The first CPUs that *required* thermal paste were those with the die directly exposed.
Got to do some dumpster diving after another lab was cleared out at work:
A huge power block, some KVM octopus cables, a few copper (RJ45) SFP modules (which I need for troubleshooting why my optics at home aren't working als I'd like), some antistatic bags, a Cherry MY-1800 compact keyboard and a 19" complete PS/2 / VGA KVM solution with TFT monitor and laptop-style (but mechanical laptop style!) keyboard.

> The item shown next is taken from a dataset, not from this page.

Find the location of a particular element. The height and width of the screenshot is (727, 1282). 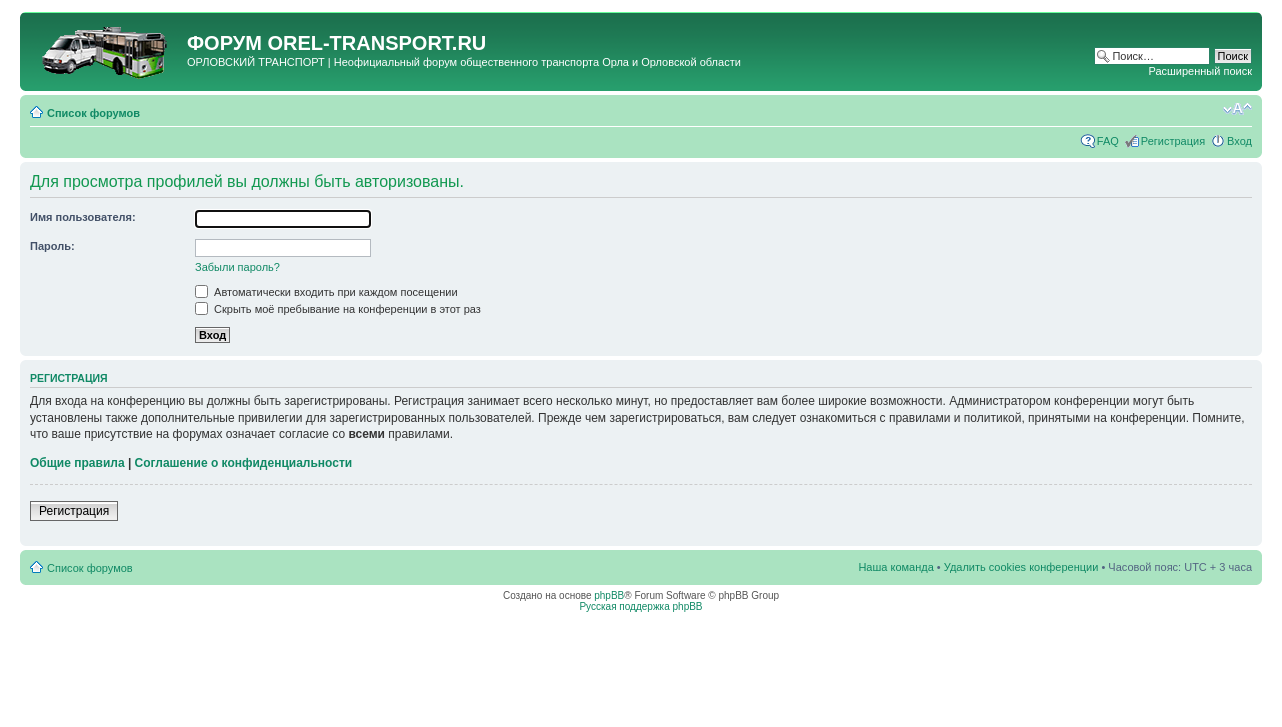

Had been wanting to try out MY-switches, but given their not too stellar reputation I didn't really want to spend any money on them. Problem solved. Of course, a colleague who was in the office earlier today picked the real cherry out of the pie - some Swiss-made custom keyboard with what felt like Cherry MX blue switches, but possibly something more exotic, as the click sound seemed softer and the tactile feedback more definite than I'd expect with MX blues. Couldn't convince him to part with it, unsurprisingly.
I was dumpster diving a few days ago. Got these ISA cards. Anyone knows what were they for?
wrote:I was dumpster diving a few days ago. Got these ISA cards. Anyone knows what were they for?
Battery backed RAM is what they look like to me.
Possibly for some nice RAM drives on an old system.
Heck of a lot of batteries for 1 card (3x NiCd and 1 Lithium).